San Diego-based U.S. 3rd Fleet relocated its command-and-control hub to Hawaii to support the Navy’s Large Scale Exercise 2021 and join an integrated exercise that’s combining live ships, including the aircraft carrier USS Carl Vinson (CVN-70), and new technologies with simulated forces designed to synchronize the joint force.
Third Fleet staff set up shop in an expeditionary maritime operations center at Joint Base Pearl Harbor-Hickam that was raised over three days with help from Joint Mobile Ashore Support Team Pacific, officials said. The EMOC – a series of large, air-conditioned tents housing command-and-control systems – is serving as the fleet’s forward-based headquarters during LSE 21, which began Aug. 3 and runs through Aug. 16.
“The power of 3rd Fleet is our ability to integrate warfighters, command battlespace, fight and win,” Fleet Commander Vice Adm.
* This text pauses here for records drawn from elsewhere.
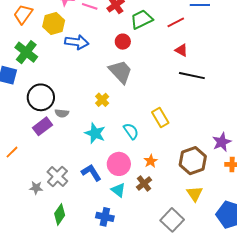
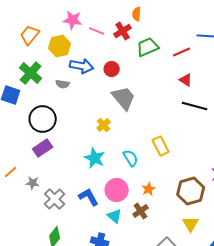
red circle: (123, 42) -> (112, 69), moved
gray semicircle: (62, 113) -> (63, 84), moved
gray star: (36, 188) -> (33, 183), moved

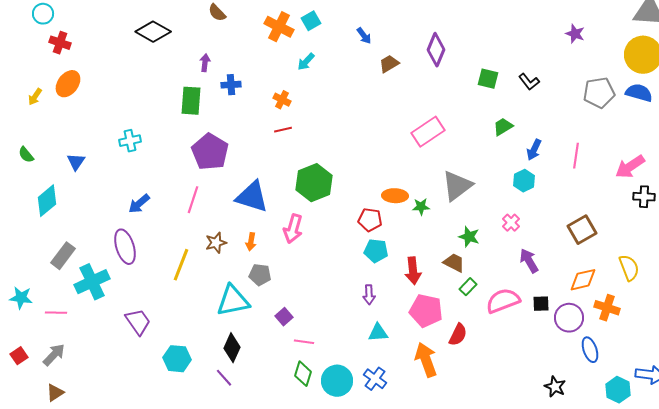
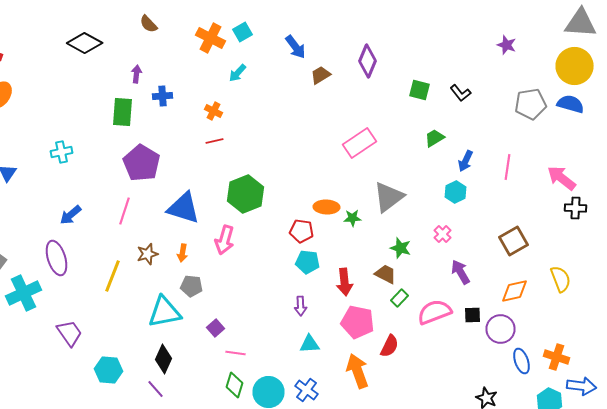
blue arrow: (364, 36) -> (296, 47), size x1.4
pink arrow: (630, 167) -> (562, 178), turned 72
orange cross: (607, 308) -> (556, 357), moved

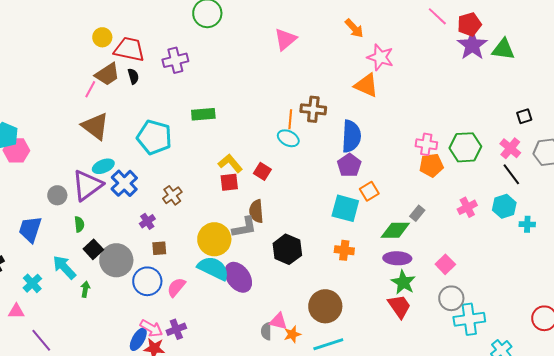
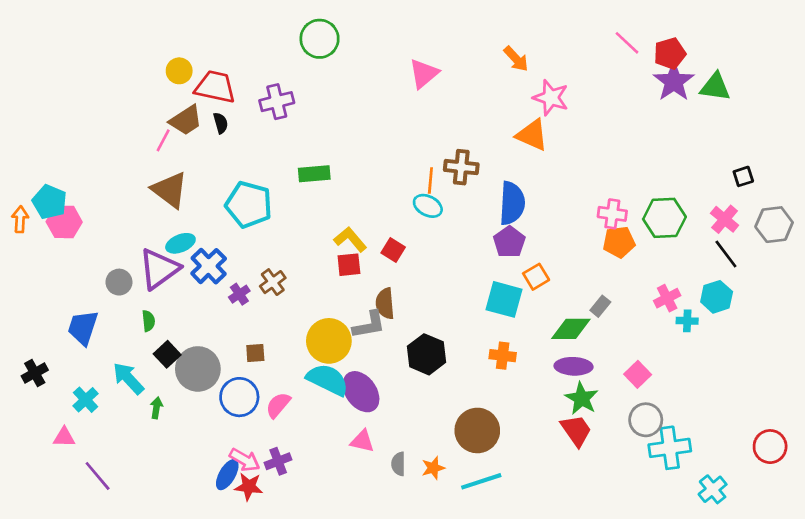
purple cross: (147, 221) -> (239, 294), moved
cyan cross: (527, 224) -> (687, 321), moved
pink triangle: (278, 321) -> (362, 441), moved

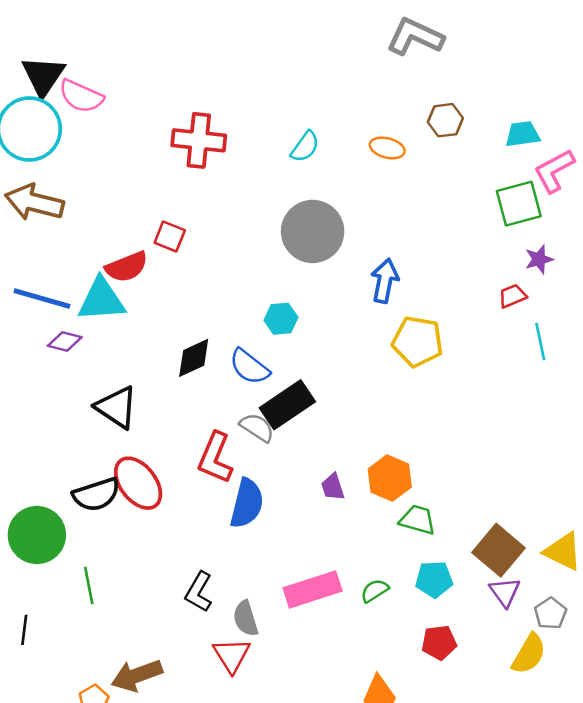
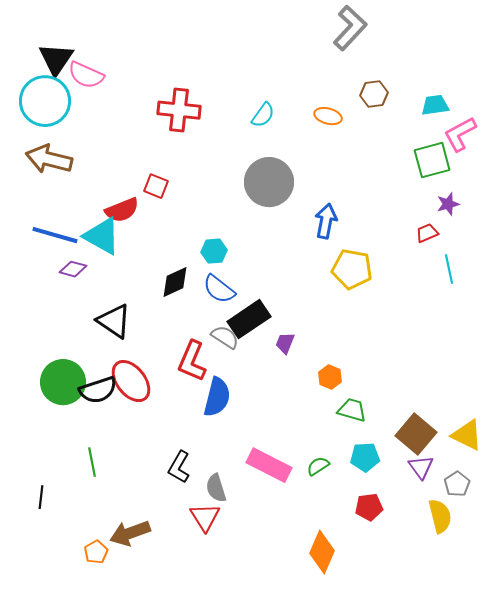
gray L-shape: (415, 37) -> (350, 28), turned 108
cyan triangle: (101, 300) -> (102, 236), turned 33
cyan hexagon: (281, 319) -> (214, 251), moved
orange hexagon: (390, 478) -> (330, 377), size x0.7
purple trapezoid: (333, 487) -> (285, 343), moved, turned 40
green circle: (37, 535) -> (63, 382), moved
pink rectangle: (313, 589) -> (269, 465), turned 45
yellow semicircle: (529, 654) -> (440, 516), turned -44

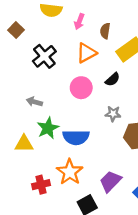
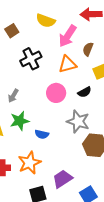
pink arrow: (79, 22) -> (68, 36), size x1.6
gray arrow: (34, 102) -> (13, 96), turned -88
gray star: (113, 114) -> (78, 122), size x1.6
blue semicircle: (76, 137) -> (42, 134), size x0.6

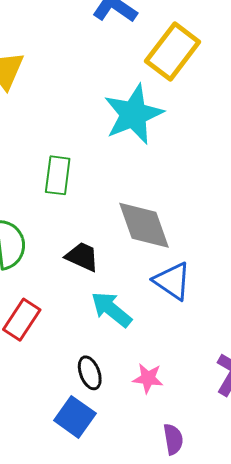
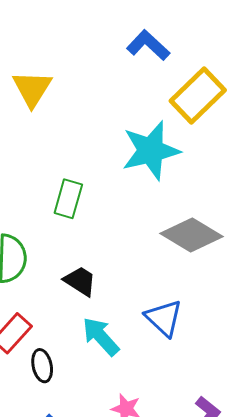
gray diamond: (144, 225) -> (192, 235), moved, turned -48
black ellipse: (90, 373) -> (42, 366), moved

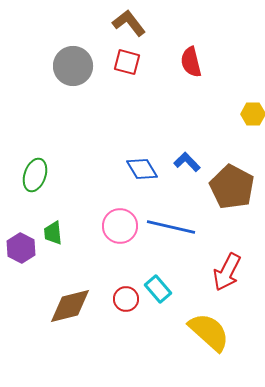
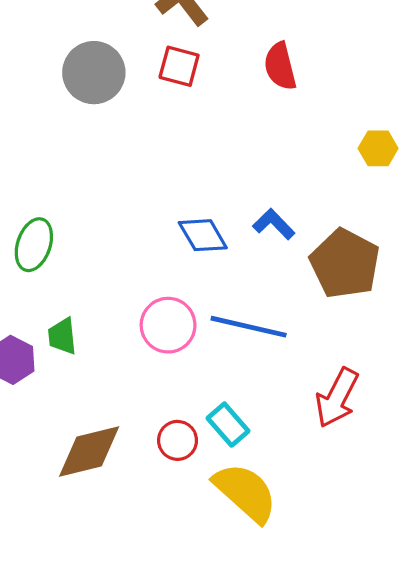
yellow semicircle: (209, 332) -> (245, 492), moved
Steve Koehler said in a statement. “We go where the fight takes us, and we maintain the warfighting advantage through our ability to solve problems and innovate in the middle of that fight. We can do that from a tent ashore, a ship in the Pacific or anywhere else there is a need.”
LSE 21 is the Chief of Naval Operations-directed exercise that also includes U.S. Fleet Forces, U.S. Pacific Fleet, Naval Forces Europe, Marine Forces Pacific, Marine Forces Atlantic and Marine Forces Europe, with participating units spread across 17 time zones.
Naval forces also are participating in the Department of Defense-directed Global LSE 2021, which is led by U.S. Indo-Pacific Command and runs from Aug. 2 through 27. This year’s global exercise involves only U.S. forces, but “future training will evolve into a triennial exercise that will include U.S. allies and partners,” Indo-Pacific officials said in a statement.
Vinson, which left its Naval Air Station North Island, Calif., on Aug. 2 for a scheduled deployment to the western Pacific, reached Hawaii on Sunday and joined the exercise. Carrier Air Wing 2 aboard Vinson includes the Navy’s newest advanced F-35C Lightning II Joint Strike Fighter and the carrier onboard aircraft CMV-22 Osprey, putting some of the latest airborne sensors and weapons systems into the mix.
“LSE 2021 allows us to validate newly developed technologies, techniques and procedures that allow the Navy and Marine Corps to effectively fight, win, and deter potential adversaries,” Capt. Tommy Locke, the wing commander, said in a U.S. Pacific Fleet release. “Our efforts to synchronize the Navy and Marine Corps’ surface and air units across all domains distribute lethality and survivability across the force.”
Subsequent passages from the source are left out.